Rolfe miró la parte superior derecha del pergamino y dijo:
—Eso es el palacio.

Se rió entre dientes.

—Aunque todo esto es hermoso, no hay forma de que podamos construirlo…

no con la forma en que está mi padre…

nos va a matar en cuanto se entere de esto.

—Por eso he hecho el diseño de manera que todo sea subterráneo.

De hecho, va a estar a unos veinte pies bajo tierra.

Habría puertas secretas que conducirían a los túneles.

La mejor parte es que puedes llevar todo esto a cabo discretamente, sin que nadie se entere.

Los embudos y tuberías se pueden colocar en un mes si distribuyes bien la mano de obra y el tiempo.

Necesitarás mucha precaución, mucha precisión.

Y es por eso que empezar desde el palacio es la mejor idea.

—Una sonrisa pícara se dibujó en sus labios—.

Ya ves, una vez que hayamos creado embudos alrededor del palacio y los hayamos canalizado a través de la ciudad, hasta este desagüe principal, el rey nunca podrá destruirlos.

—¿Por qué?

—preguntó Rolfe, los músculos de su cuello tensos y los ojos entrecerrados.

—Porque si los destruye, el agua se acumulará en el palacio hasta el punto de que sumergiría a la gente hasta la cintura —comenzó a reírse de la forma más malvada que conocía.

Era la única forma que conocía.

—¡Eres malvada!

—observó él con una sonrisa.

Las palabras solo salieron de un sentimiento de cariño.

La chica era una genia natural.

Nunca había encontrado mujeres que tuvieran tal agudeza mental.

Guerreras, sí.

Talentosas, sí.

Había muchas en su unidad, pero genios —ninguna.
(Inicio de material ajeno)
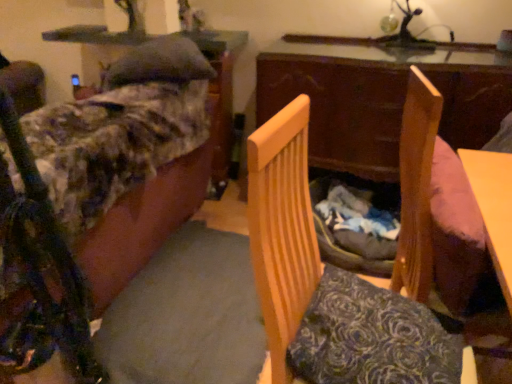 Identify the location of fluffy fabric couch at left, positioned as the second furniture in right-to-left order. (92, 202).

Describe the element at coordinates (416, 186) in the screenshot. I see `wooden swivel chair at right` at that location.

Find the location of a particular element. This screenshot has height=384, width=512. fluffy fabric couch at left, marked as the 1th furniture in a left-to-right arrangement is located at coordinates (92, 202).

Is the position of wooden swivel chair at right more distant than that of wooden table at center?

That is False.

From a real-world perspective, is wooden swivel chair at right located beneath wooden table at center?

Indeed, from a real-world perspective, wooden swivel chair at right is positioned beneath wooden table at center.

Which object is positioned more to the right, wooden swivel chair at right or wooden table at center?

wooden table at center.

Does point (416, 250) come in front of point (307, 38)?

That is True.

Is wooden chair at center, the 1th furniture positioned from the right, taller than wooden swivel chair at right?

Yes.

Can you confirm if wooden chair at center, the 1th furniture positioned from the right, is wider than wooden swivel chair at right?

Correct, the width of wooden chair at center, the 1th furniture positioned from the right, exceeds that of wooden swivel chair at right.

Based on the photo, which is correct: wooden chair at center, the 2th furniture viewed from the left, is inside wooden swivel chair at right, or outside of it?

wooden chair at center, the 2th furniture viewed from the left, is not enclosed by wooden swivel chair at right.

Does wooden chair at center, the 1th furniture positioned from the right, turn towards wooden swivel chair at right?

No, wooden chair at center, the 1th furniture positioned from the right, is not aimed at wooden swivel chair at right.

Identify the location of furniture that is the 1st one below the wooden table at center (from a real-world perspective). click(x=282, y=231).

Does wooden table at center have a greater width compared to wooden chair at center, the 2th furniture viewed from the left?

Yes, wooden table at center is wider than wooden chair at center, the 2th furniture viewed from the left.

From a real-world perspective, which object rests below the other?

wooden chair at center, the 2th furniture viewed from the left.

Considering the sizes of objects wooden table at center and wooden chair at center, the 2th furniture viewed from the left, in the image provided, who is smaller, wooden table at center or wooden chair at center, the 2th furniture viewed from the left,?

wooden chair at center, the 2th furniture viewed from the left, is smaller.

Is fluffy fabric couch at left, positioned as the second furniture in right-to-left order, touching wooden table at center?

fluffy fabric couch at left, positioned as the second furniture in right-to-left order, is not next to wooden table at center, and they're not touching.

Does fluffy fabric couch at left, marked as the 1th furniture in a left-to-right arrangement, contain wooden table at center?

No, wooden table at center is not a part of fluffy fabric couch at left, marked as the 1th furniture in a left-to-right arrangement.

From the wooden table at center, count the 2nd furniture to the left and point to it. Please provide its 2D coordinates.

[(92, 202)]

Can we say wooden swivel chair at right lies outside wooden chair at center, the 2th furniture viewed from the left?

That's correct, wooden swivel chair at right is outside of wooden chair at center, the 2th furniture viewed from the left.

Does wooden swivel chair at right touch wooden chair at center, the 1th furniture positioned from the right?

No, wooden swivel chair at right is not with wooden chair at center, the 1th furniture positioned from the right.

From a real-world perspective, does wooden swivel chair at right stand above wooden chair at center, the 2th furniture viewed from the left?

Correct, in the physical world, wooden swivel chair at right is higher than wooden chair at center, the 2th furniture viewed from the left.

From the image's perspective, would you say wooden swivel chair at right is shown under wooden chair at center, the 2th furniture viewed from the left?

Actually, wooden swivel chair at right appears above wooden chair at center, the 2th furniture viewed from the left, in the image.

Between wooden swivel chair at right and fluffy fabric couch at left, positioned as the second furniture in right-to-left order, which one has larger width?

fluffy fabric couch at left, positioned as the second furniture in right-to-left order, is wider.

Would you say wooden swivel chair at right is a long distance from fluffy fabric couch at left, marked as the 1th furniture in a left-to-right arrangement?

Absolutely, wooden swivel chair at right is distant from fluffy fabric couch at left, marked as the 1th furniture in a left-to-right arrangement.

Does wooden swivel chair at right appear on the left side of fluffy fabric couch at left, positioned as the second furniture in right-to-left order?

No, wooden swivel chair at right is not to the left of fluffy fabric couch at left, positioned as the second furniture in right-to-left order.

Based on the photo, from a real-world perspective, is wooden swivel chair at right above or below fluffy fabric couch at left, positioned as the second furniture in right-to-left order?

wooden swivel chair at right is situated higher than fluffy fabric couch at left, positioned as the second furniture in right-to-left order, in the real world.

Does wooden chair at center, the 1th furniture positioned from the right, turn towards fluffy fabric couch at left, marked as the 1th furniture in a left-to-right arrangement?

No, wooden chair at center, the 1th furniture positioned from the right, does not turn towards fluffy fabric couch at left, marked as the 1th furniture in a left-to-right arrangement.

Is wooden chair at center, the 1th furniture positioned from the right, next to fluffy fabric couch at left, positioned as the second furniture in right-to-left order?

No, wooden chair at center, the 1th furniture positioned from the right, is not making contact with fluffy fabric couch at left, positioned as the second furniture in right-to-left order.

Consider the image. Considering the relative sizes of wooden chair at center, the 2th furniture viewed from the left, and fluffy fabric couch at left, positioned as the second furniture in right-to-left order, in the image provided, is wooden chair at center, the 2th furniture viewed from the left, thinner than fluffy fabric couch at left, positioned as the second furniture in right-to-left order,?

Yes.

Is wooden chair at center, the 2th furniture viewed from the left, further to camera compared to fluffy fabric couch at left, marked as the 1th furniture in a left-to-right arrangement?

No, it is in front of fluffy fabric couch at left, marked as the 1th furniture in a left-to-right arrangement.

The height and width of the screenshot is (384, 512). I want to click on swivel chair in front of the wooden table at center, so click(416, 186).

Find the location of a particular element. The image size is (512, 384). furniture below the wooden swivel chair at right (from the image's perspective) is located at coordinates (282, 231).

Considering their positions, is wooden chair at center, the 1th furniture positioned from the right, positioned closer to fluffy fabric couch at left, marked as the 1th furniture in a left-to-right arrangement, than wooden swivel chair at right?

wooden chair at center, the 1th furniture positioned from the right.

Estimate the real-world distances between objects in this image. Which object is closer to wooden swivel chair at right, wooden table at center or wooden chair at center, the 2th furniture viewed from the left?

wooden chair at center, the 2th furniture viewed from the left.

Based on their spatial positions, is wooden swivel chair at right or wooden table at center closer to fluffy fabric couch at left, marked as the 1th furniture in a left-to-right arrangement?

wooden table at center is positioned closer to the anchor fluffy fabric couch at left, marked as the 1th furniture in a left-to-right arrangement.

Based on the photo, looking at the image, which one is located further to wooden chair at center, the 1th furniture positioned from the right, wooden table at center or wooden swivel chair at right?

wooden table at center is further to wooden chair at center, the 1th furniture positioned from the right.

Looking at the image, which one is located further to fluffy fabric couch at left, marked as the 1th furniture in a left-to-right arrangement, wooden chair at center, the 2th furniture viewed from the left, or wooden table at center?

wooden table at center lies further to fluffy fabric couch at left, marked as the 1th furniture in a left-to-right arrangement, than the other object.

Considering their positions, is wooden chair at center, the 2th furniture viewed from the left, positioned further to wooden swivel chair at right than wooden table at center?

wooden table at center.

Based on their spatial positions, is wooden swivel chair at right or wooden chair at center, the 2th furniture viewed from the left, closer to wooden table at center?

Among the two, wooden swivel chair at right is located nearer to wooden table at center.

Based on their spatial positions, is fluffy fabric couch at left, marked as the 1th furniture in a left-to-right arrangement, or wooden swivel chair at right further from wooden chair at center, the 1th furniture positioned from the right?

fluffy fabric couch at left, marked as the 1th furniture in a left-to-right arrangement, is positioned further to the anchor wooden chair at center, the 1th furniture positioned from the right.

You are a GUI agent. You are given a task and a screenshot of the screen. Output one action in this format:
    pyautogui.click(x=<x>, y=<y>)
    Task: Click on the swivel chair located between fluffy fabric couch at left, positioned as the second furniture in right-to-left order, and wooden table at center in the left-right direction
    
    Given the screenshot: What is the action you would take?
    pyautogui.click(x=416, y=186)

Image resolution: width=512 pixels, height=384 pixels. Find the location of `swivel chair between wooden chair at center, the 1th furniture positioned from the right, and wooden table at center in the front-back direction`. swivel chair between wooden chair at center, the 1th furniture positioned from the right, and wooden table at center in the front-back direction is located at coordinates (416, 186).

You are a GUI agent. You are given a task and a screenshot of the screen. Output one action in this format:
    pyautogui.click(x=<x>, y=<y>)
    Task: Click on the furniture between fluffy fabric couch at left, positioned as the second furniture in right-to-left order, and wooden swivel chair at right from left to right
    
    Given the screenshot: What is the action you would take?
    pyautogui.click(x=282, y=231)

I want to click on furniture located between fluffy fabric couch at left, marked as the 1th furniture in a left-to-right arrangement, and wooden table at center in the left-right direction, so click(282, 231). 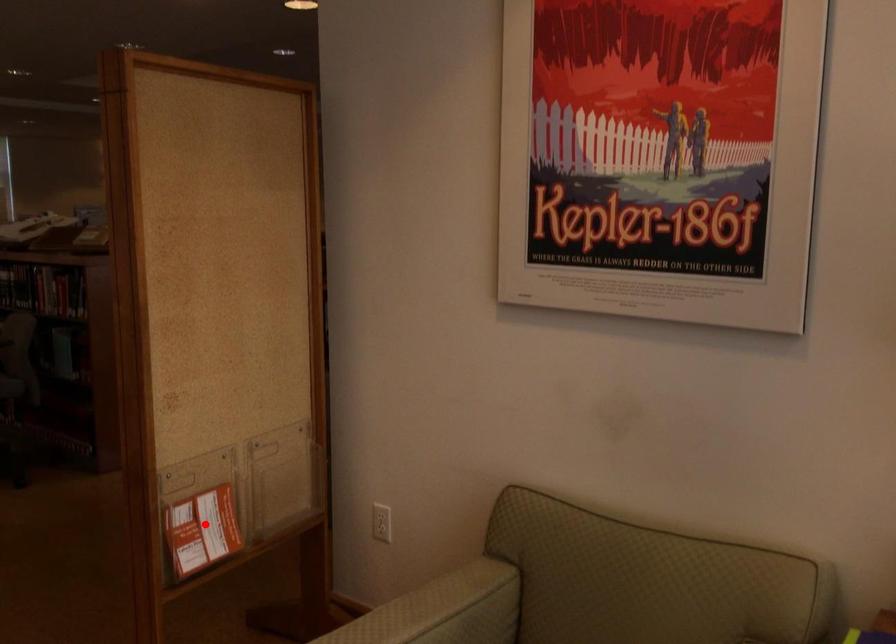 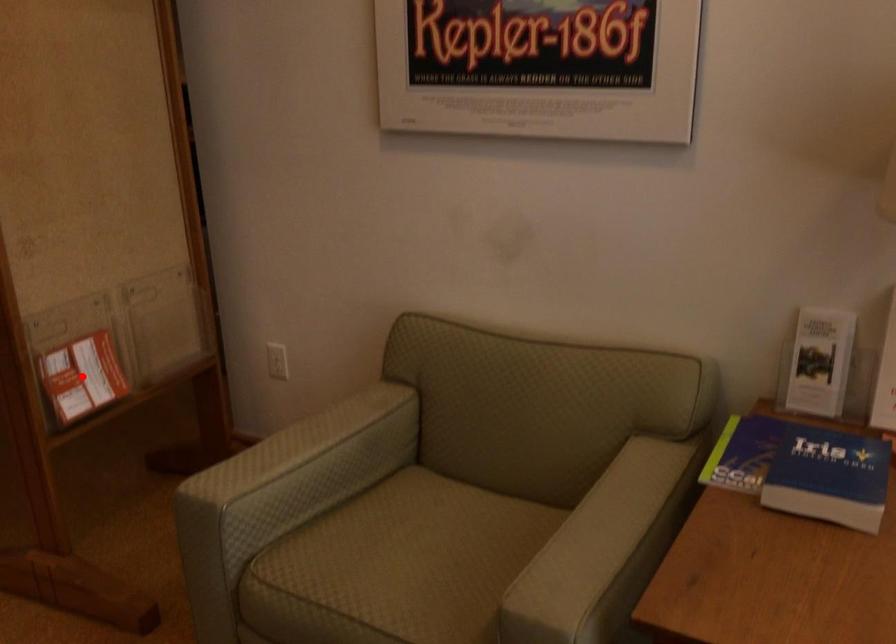 I am providing you with two images of the same scene from different viewpoints. A red point is marked on the first image and another point is marked on the second image. Is the red point in image1 aligned with the point shown in image2?

Yes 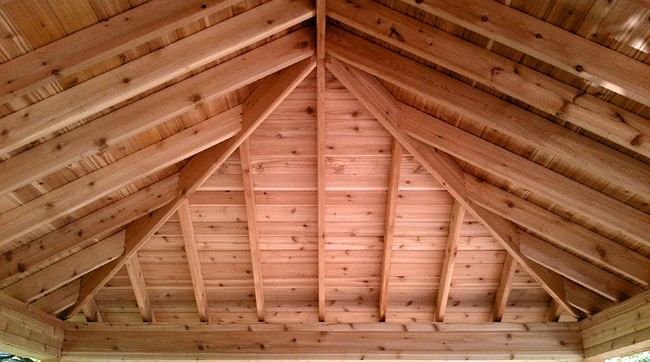 Identify the location of beams at bottom of ceiling. (32, 325), (370, 344), (627, 337). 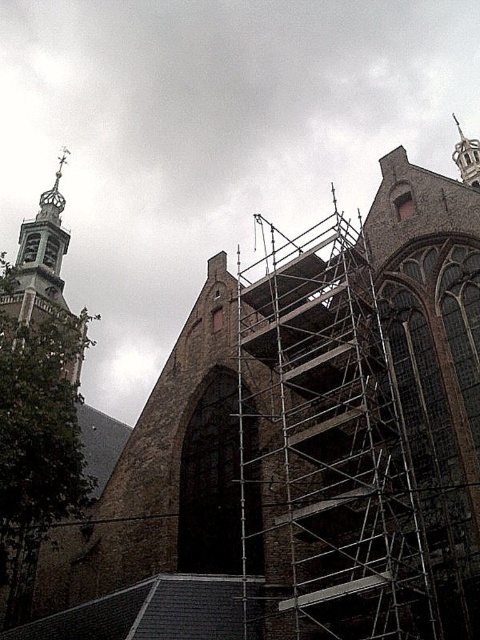 You are a construction worker standing at the silver metallic scaffolding at center. You need to reach the gold ornate tower at upper left for inspection. Given that your ladder can extend up to 70 meters, will it be sufficient to bridge the gap between the two structures?

The distance between the silver metallic scaffolding at center and the gold ornate tower at upper left is 72.27 meters. Since the ladder can only extend up to 70 meters, it will not be sufficient to bridge the gap between the two structures.

Consider the image. You are an architect inspecting the church renovation. You notice the silver metallic scaffolding at center and the gold ornate tower at upper left. Which structure is taller?

The gold ornate tower at upper left is taller than the silver metallic scaffolding at center.

You are an architect inspecting the church renovation. You notice the silver metallic scaffolding at center and the gold ornate tower at upper left. Which object is positioned higher in the image?

The gold ornate tower at upper left is positioned higher than the silver metallic scaffolding at center. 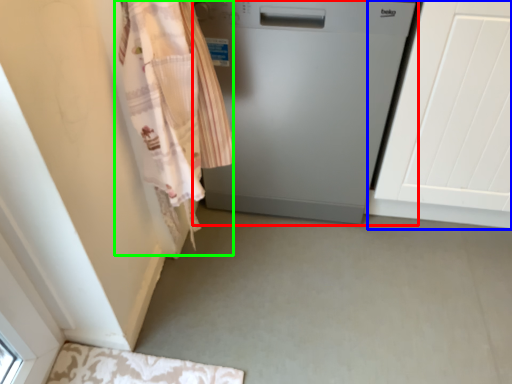 Question: Which object is positioned farthest from home appliance (highlighted by a red box)? Select from screen door (highlighted by a blue box) and clothing (highlighted by a green box).

Choices:
 (A) screen door
 (B) clothing

Answer: (B)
Su comentario detuvo su risa.

La palabra ‘malvada’ resonó en su cabeza y le trajo recuerdos locos.

Su rostro se puso pálido.

Se frotó el cuello, retirándose al instante y dijo:
—Tengo —Tengo que irme.

Sin esperar su aprobación, ella se levantó y salió.

—¡Iona!

—la llamó él, pero ella salió a zancadas de la tienda.

—
Las lluvias incesantes les habían dificultado avanzar más ese día, por lo que tuvieron que detenerse en otra pequeña cueva oculta en la pendiente.

Mientras Anastasia asaba tres aves que Íleo había cazado para ellos, ella los observaba.

Actuaban como viejos amigos.

Y ¿por qué siempre parecía que sus ojos dorados la desnudaban con la mirada?

Era como si estuviera mirándola permanentemente.

Se encontró ruborizándose bajo su mirada por milésima vez.

Todo en él le resultaba tan familiar.

El encuentro de la tarde la había dejado temblorosa.